▸ **What to work on**: Any image in the records is to be dropped, and everything else duplicated precisely.

[[ Recorded data open ]]

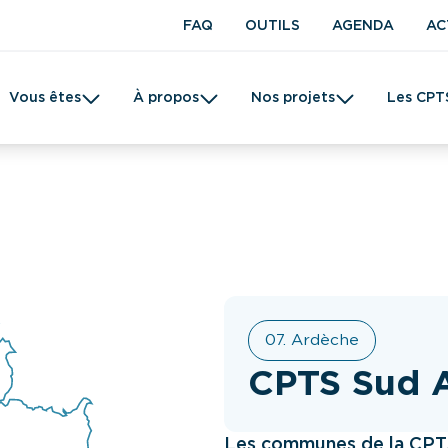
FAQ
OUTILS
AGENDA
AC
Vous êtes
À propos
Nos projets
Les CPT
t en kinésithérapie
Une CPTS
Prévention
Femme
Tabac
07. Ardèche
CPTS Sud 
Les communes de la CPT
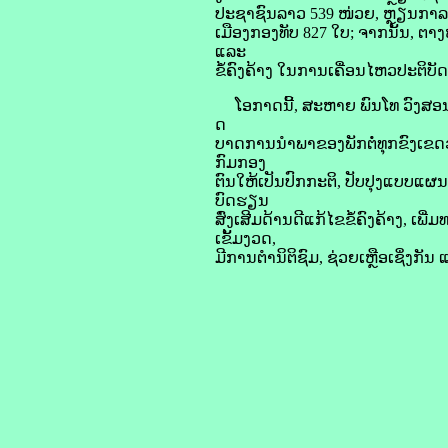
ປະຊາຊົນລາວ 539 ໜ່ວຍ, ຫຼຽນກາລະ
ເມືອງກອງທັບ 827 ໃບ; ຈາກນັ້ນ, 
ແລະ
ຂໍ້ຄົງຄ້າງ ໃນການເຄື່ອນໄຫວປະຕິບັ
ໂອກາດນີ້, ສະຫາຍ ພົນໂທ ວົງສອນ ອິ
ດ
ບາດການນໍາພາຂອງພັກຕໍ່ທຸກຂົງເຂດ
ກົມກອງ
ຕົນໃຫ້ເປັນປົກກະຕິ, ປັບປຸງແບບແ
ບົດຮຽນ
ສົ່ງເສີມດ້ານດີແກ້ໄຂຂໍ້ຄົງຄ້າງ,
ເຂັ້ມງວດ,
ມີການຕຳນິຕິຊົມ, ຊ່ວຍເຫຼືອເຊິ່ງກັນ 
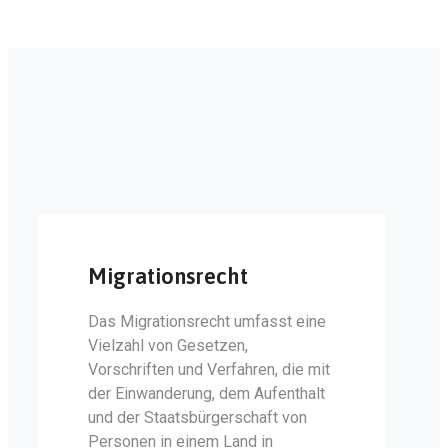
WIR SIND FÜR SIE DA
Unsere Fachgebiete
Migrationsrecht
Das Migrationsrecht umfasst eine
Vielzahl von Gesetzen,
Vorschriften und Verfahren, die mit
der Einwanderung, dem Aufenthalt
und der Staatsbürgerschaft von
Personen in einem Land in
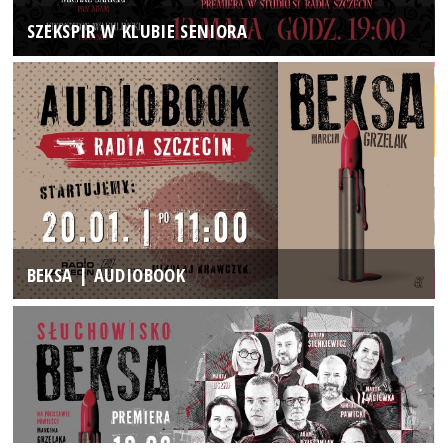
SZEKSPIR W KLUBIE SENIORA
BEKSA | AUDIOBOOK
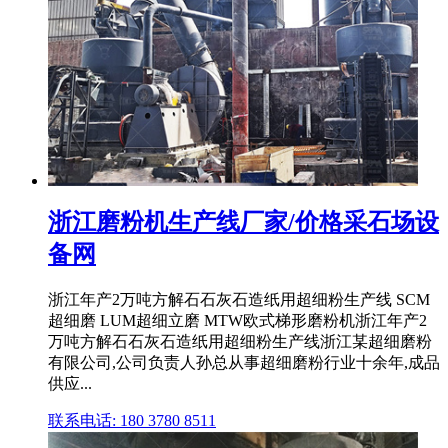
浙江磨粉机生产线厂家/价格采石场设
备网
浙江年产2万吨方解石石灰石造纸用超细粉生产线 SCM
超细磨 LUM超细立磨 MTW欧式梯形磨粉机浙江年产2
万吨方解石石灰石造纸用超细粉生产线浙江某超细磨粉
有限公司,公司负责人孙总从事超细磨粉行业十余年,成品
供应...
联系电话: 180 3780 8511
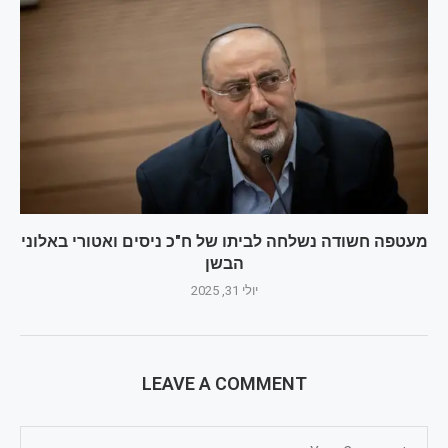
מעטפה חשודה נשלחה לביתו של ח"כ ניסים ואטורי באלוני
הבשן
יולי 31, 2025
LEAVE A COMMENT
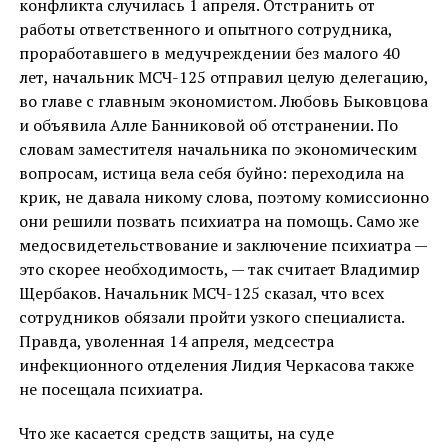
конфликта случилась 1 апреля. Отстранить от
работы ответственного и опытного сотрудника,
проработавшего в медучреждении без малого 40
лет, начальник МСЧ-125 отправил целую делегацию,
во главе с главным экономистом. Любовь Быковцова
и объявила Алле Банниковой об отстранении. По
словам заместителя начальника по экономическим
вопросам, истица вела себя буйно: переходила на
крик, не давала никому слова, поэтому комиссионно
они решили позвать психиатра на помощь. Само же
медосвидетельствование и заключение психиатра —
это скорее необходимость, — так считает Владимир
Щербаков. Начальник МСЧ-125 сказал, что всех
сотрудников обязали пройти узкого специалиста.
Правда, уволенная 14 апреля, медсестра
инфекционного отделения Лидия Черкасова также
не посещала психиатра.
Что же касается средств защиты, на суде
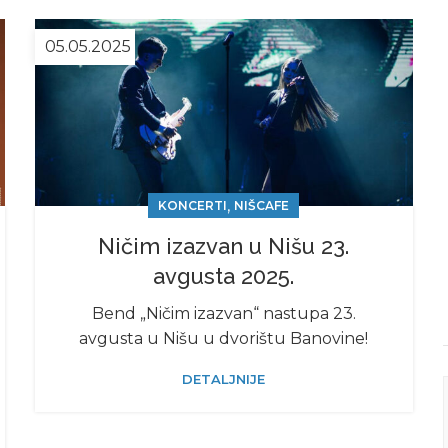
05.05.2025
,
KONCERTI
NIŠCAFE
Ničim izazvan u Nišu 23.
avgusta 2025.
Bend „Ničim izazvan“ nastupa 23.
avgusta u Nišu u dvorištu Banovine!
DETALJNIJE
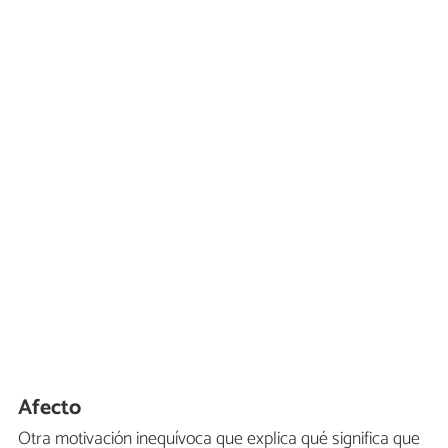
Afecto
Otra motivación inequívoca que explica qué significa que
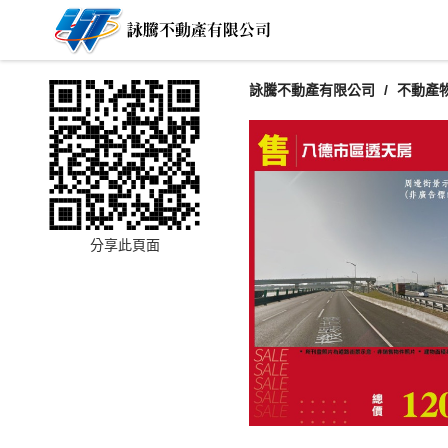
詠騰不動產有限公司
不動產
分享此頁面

[[ Recorded data closed ]]

▸ **Response for this exercise**:
FAQ
OUTILS
AGENDA
AC
Vous êtes
À propos
Nos projets
Les CPT
t en kinésithérapie
Une CPTS
Prévention
Femme
Tabac
07. Ardèche
CPTS Sud 
Les communes de la CPT
ປະຊາຊົນລາວ 539 ໜ່ວຍ, ຫຼຽນກາລະ
ເມືອງກອງທັບ 827 ໃບ; ຈາກນັ້ນ, 
ແລະ
ຂໍ້ຄົງຄ້າງ ໃນການເຄື່ອນໄຫວປະຕິບັ
ໂອກາດນີ້, ສະຫາຍ ພົນໂທ ວົງສອນ ອິ
ດ
ບາດການນໍາພາຂອງພັກຕໍ່ທຸກຂົງເຂດ
ກົມກອງ
ຕົນໃຫ້ເປັນປົກກະຕິ, ປັບປຸງແບບແ
ບົດຮຽນ
ສົ່ງເສີມດ້ານດີແກ້ໄຂຂໍ້ຄົງຄ້າງ,
ເຂັ້ມງວດ,
ມີການຕຳນິຕິຊົມ, ຊ່ວຍເຫຼືອເຊິ່ງກັນ 
WIR SIND FÜR SIE DA
Unsere Fachgebiete
Migrationsrecht
Das Migrationsrecht umfasst eine
Vielzahl von Gesetzen,
Vorschriften und Verfahren, die mit
der Einwanderung, dem Aufenthalt
und der Staatsbürgerschaft von
Personen in einem Land in
SZEKSPIR W KLUBIE SENIORA
BEKSA | AUDIOBOOK
浙江磨粉机生产线厂家/价格采石场设
备网
浙江年产2万吨方解石石灰石造纸用超细粉生产线 SCM
超细磨 LUM超细立磨 MTW欧式梯形磨粉机浙江年产2
万吨方解石石灰石造纸用超细粉生产线浙江某超细磨粉
有限公司,公司负责人孙总从事超细磨粉行业十余年,成品
供应...
联系电话: 180 3780 8511
מעטפה חשודה נשלחה לביתו של ח"כ ניסים ואטורי באלוני
הבשן
יולי 31, 2025
LEAVE A COMMENT
конфликта случилась 1 апреля. Отстранить от
работы ответственного и опытного сотрудника,
проработавшего в медучреждении без малого 40
лет, начальник МСЧ-125 отправил целую делегацию,
во главе с главным экономистом. Любовь Быковцова
и объявила Алле Банниковой об отстранении. По
словам заместителя начальника по экономическим
вопросам, истица вела себя буйно: переходила на
крик, не давала никому слова, поэтому комиссионно
они решили позвать психиатра на помощь. Само же
медосвидетельствование и заключение психиатра —
это скорее необходимость, — так считает Владимир
Щербаков. Начальник МСЧ-125 сказал, что всех
сотрудников обязали пройти узкого специалиста.
Правда, уволенная 14 апреля, медсестра
инфекционного отделения Лидия Черкасова также
не посещала психиатра.
Что же касается средств защиты, на суде
05.05.2025
,
KONCERTI
NIŠCAFE
Ničim izazvan u Nišu 23.
avgusta 2025.
Bend „Ničim izazvan“ nastupa 23.
avgusta u Nišu u dvorištu Banovine!
DETALJNIJE
Afecto
Otra motivación inequívoca que explica qué significa que
詠騰不動產有限公司
不動產
分享此頁面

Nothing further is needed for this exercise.